Patrimonio espiritual

Nuestro nombre, Clérigos Regulares, está lleno de reminiscencias de la larga historia de la Iglesia, y que el nombre sólo nos llega pleno de significaciones. Querido por los fundadores y hecho oficial por los documentos pontificios, pertenece, el nombre y su significación, a nuestro patrimonio espiritual, que según el canon 578, hemos de conocer y conservar.

Se impone, pues, conocer el contenido que el nombre llegó a almacenar a lo largo de su uso histórico. Gracias a los estudios realizados por el Padre Francisco Andreu, hoy nos es accesible el paso a aquella riqueza:

  • Primera afirmación: Aquel género de vida que une el sacerdocio con el espíritu y la práctica de los consejos evangélicos, así como a la vida comunitaria, es un hecho característico y permanente en la Iglesia.
  • Segunda afirmación: Ese género de vida puede retrotraerse, incluso históricamente, a la vida de los discípulos de Cristo, tal y como aparece en la primitiva forma de vida apostólica.
  • Tercera afirmación: Tal «vida apostólica» es despertada y mantenida en la Iglesia por la gracia del Espíritu Santo.
  • Cuarta afirmación: Es sobre ese plano sobre el que debe ser estudiado el origen y la evolución de la vida consagrada en general y, en especial, de la clericatura regular.

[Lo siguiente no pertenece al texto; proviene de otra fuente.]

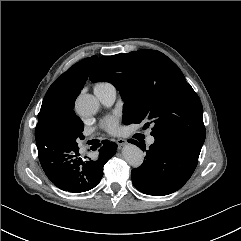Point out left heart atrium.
<instances>
[{
	"label": "left heart atrium",
	"mask_w": 241,
	"mask_h": 241,
	"mask_svg": "<svg viewBox=\"0 0 241 241\" xmlns=\"http://www.w3.org/2000/svg\"><path fill=\"white\" fill-rule=\"evenodd\" d=\"M103 127L110 133H116L119 129L118 118L113 116L105 119L103 122Z\"/></svg>",
	"instance_id": "39dd6f15"
}]
</instances>
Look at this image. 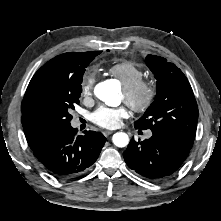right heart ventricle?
Masks as SVG:
<instances>
[{
  "instance_id": "e07e8e85",
  "label": "right heart ventricle",
  "mask_w": 221,
  "mask_h": 221,
  "mask_svg": "<svg viewBox=\"0 0 221 221\" xmlns=\"http://www.w3.org/2000/svg\"><path fill=\"white\" fill-rule=\"evenodd\" d=\"M111 76L118 79L124 86L132 85L143 79L144 72L135 63L130 61H122L111 65L108 68Z\"/></svg>"
}]
</instances>
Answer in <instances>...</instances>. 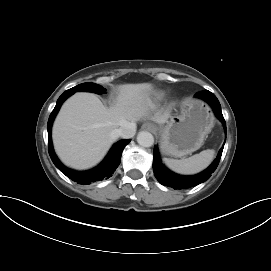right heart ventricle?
Returning <instances> with one entry per match:
<instances>
[{"label":"right heart ventricle","instance_id":"right-heart-ventricle-1","mask_svg":"<svg viewBox=\"0 0 271 271\" xmlns=\"http://www.w3.org/2000/svg\"><path fill=\"white\" fill-rule=\"evenodd\" d=\"M162 96H163V93H157V94L155 95L156 98H160V97H162Z\"/></svg>","mask_w":271,"mask_h":271}]
</instances>
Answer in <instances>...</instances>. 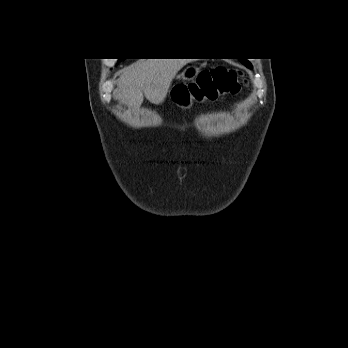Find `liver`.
<instances>
[{"label": "liver", "instance_id": "obj_1", "mask_svg": "<svg viewBox=\"0 0 348 348\" xmlns=\"http://www.w3.org/2000/svg\"><path fill=\"white\" fill-rule=\"evenodd\" d=\"M188 59H141L123 70L116 97L128 107L138 108L144 96L154 104L164 101L171 82Z\"/></svg>", "mask_w": 348, "mask_h": 348}]
</instances>
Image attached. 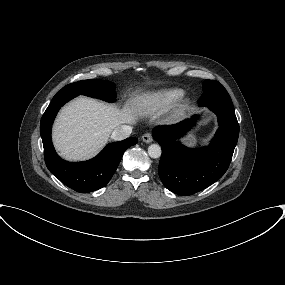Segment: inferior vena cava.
Masks as SVG:
<instances>
[{
	"mask_svg": "<svg viewBox=\"0 0 285 285\" xmlns=\"http://www.w3.org/2000/svg\"><path fill=\"white\" fill-rule=\"evenodd\" d=\"M131 133H132V127L131 126L120 125L113 130V132L111 134V138L113 140L120 141V140L128 138Z\"/></svg>",
	"mask_w": 285,
	"mask_h": 285,
	"instance_id": "1",
	"label": "inferior vena cava"
}]
</instances>
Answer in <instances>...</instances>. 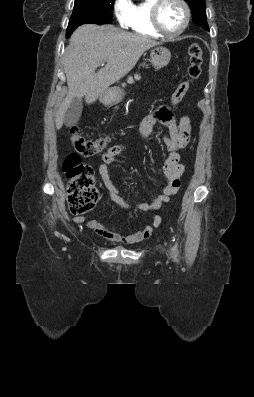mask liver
I'll return each instance as SVG.
<instances>
[{
    "instance_id": "6515ba94",
    "label": "liver",
    "mask_w": 254,
    "mask_h": 397,
    "mask_svg": "<svg viewBox=\"0 0 254 397\" xmlns=\"http://www.w3.org/2000/svg\"><path fill=\"white\" fill-rule=\"evenodd\" d=\"M159 44L151 37L125 32L112 25L78 27L63 56L68 93L56 113V128L62 127L74 98L84 96L87 104L100 99L110 85L133 69L146 50ZM102 63L106 65L95 73Z\"/></svg>"
}]
</instances>
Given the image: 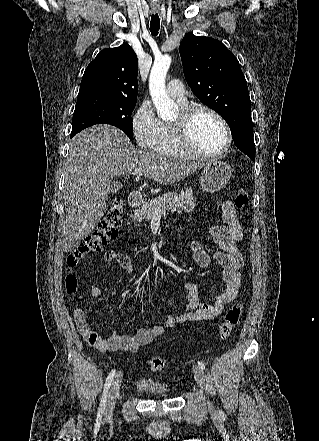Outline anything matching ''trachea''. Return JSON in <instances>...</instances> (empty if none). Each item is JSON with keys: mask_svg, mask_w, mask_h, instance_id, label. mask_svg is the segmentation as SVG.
Returning <instances> with one entry per match:
<instances>
[{"mask_svg": "<svg viewBox=\"0 0 319 441\" xmlns=\"http://www.w3.org/2000/svg\"><path fill=\"white\" fill-rule=\"evenodd\" d=\"M160 29V19L158 14H153L150 21V32L153 36H157Z\"/></svg>", "mask_w": 319, "mask_h": 441, "instance_id": "1", "label": "trachea"}]
</instances>
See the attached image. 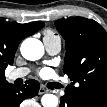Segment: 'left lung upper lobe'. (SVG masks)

En efecto, las líneas fundamentales de ese género de vida se encuentran en la práxis de la primera comunidad apostólica descrita en Hechos de los Apóstoles 2, 42-47; 4, 32-35; 5, 12-16: Son muchos los fieles que, sensibles a la llamada de Jesús, venden su bienes y entregan su producto a los apóstoles, para socorrer a los hermanos necesitados; unidos por un amor profundo, siguen las enseñanzas de los mismos apóstoles y se unen a ellos en la oración y en la eucaristía.

De aquel clima lleno de fervor nacen los ascetas y las vírgenes que hacen del Evangelio la regla fundamental de su vida. En ese esfuerzo hacia la perfección destacan los clérigos, palabra que entra en la nomenclatura eclesiástica (1Pe 5, 3) para designar a la persona destinada a una función sagrada y entregada al servicio de la Iglesia.

Con la conversión masiva de paganos al cristianismo, después de la paz de Constantino, el paganismo contamina el fervor de las pequeñas comunidades. Para huir de la contaminación, son muchos los que emigran al desierto. Junto a los anacoretas (viviendo en soledad) aparecen pronto los cenobitas (que viven en común); y cuando estos grupos, en Oriente y en Occidente, reciben de sus legisladores o estructuradores (Pacomio, Basilio, Benito) las normas de vida y ponen los bienes en común bajo la ley de la caridad, queda cada vez más claro que esas comunidades están constituidas por laicos prevalentemente, y que el clero como tal y sus funciones no son en ellas los determinantes. La vida común entre el clero era cosa de reducidos y escasos grupos: El concilio de Nicea (325) alude a los clérigos que viven bajo la regla, y San Basilio dedica el capítulo XVIII de las Constituciones monásticas Prós Tous Kanonikous, “a los regulares” y San Jerónimo exhorta al clérigo Nepociano a vivir, como vive él, de “decimis, et altari serviensm altaris oblatione” (notemos que tenemos aquí el precedente del “De altari et evangelio vivere nos clericos oportet”, que figura en nuestras Constituciones). Hay otros testimonios a lo largo del siglo IV.

Pero quien puso toda su ilusión y todo su esfuerzo en la promoción de la clericatura regular fue San Agustín. Obispo de Hipona en 396, reunió a sus cercanos colaboradores en una comunidad de clérigos: clérigos en sus funciones y en el espíritu, pero con muchos elementos de la vida común monástica.